**TO DO**
Only one portion of the data is to be written out: from the line bearing "مجتمع أكسفورد" through the line bearing "Course Hours". Write it exactly as it appears.

[Page-level text extractions]

┌──

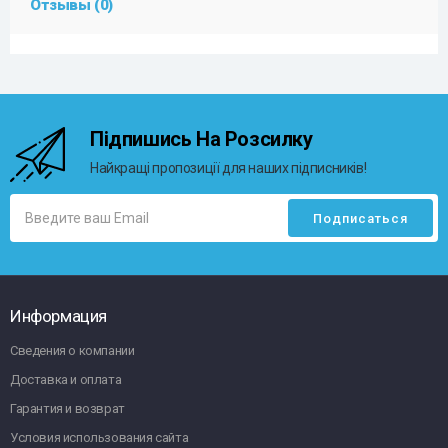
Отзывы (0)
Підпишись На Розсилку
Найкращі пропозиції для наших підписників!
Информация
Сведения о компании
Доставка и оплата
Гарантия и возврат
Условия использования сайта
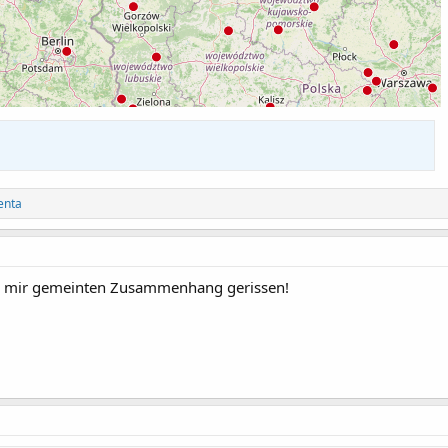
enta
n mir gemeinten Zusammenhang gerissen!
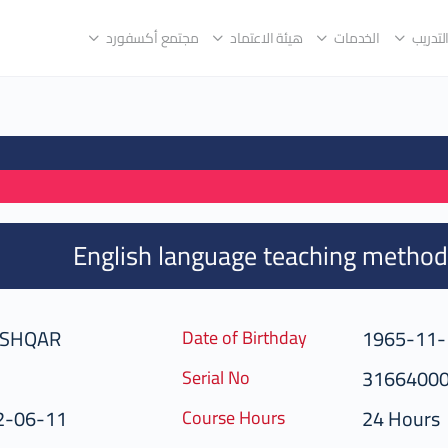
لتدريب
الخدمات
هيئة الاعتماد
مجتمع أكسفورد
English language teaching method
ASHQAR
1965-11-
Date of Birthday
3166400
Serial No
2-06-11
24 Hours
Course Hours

└──
┌──

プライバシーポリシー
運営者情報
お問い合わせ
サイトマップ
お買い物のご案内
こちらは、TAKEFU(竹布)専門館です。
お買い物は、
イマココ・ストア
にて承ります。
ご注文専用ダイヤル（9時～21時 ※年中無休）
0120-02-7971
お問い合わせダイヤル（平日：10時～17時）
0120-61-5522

└──

**FINAL ANSWER**
مجتمع أكسفورد
English language teaching method
ASHQAR
1965-11-
Date of Birthday
3166400
Serial No
2-06-11
24 Hours
Course Hours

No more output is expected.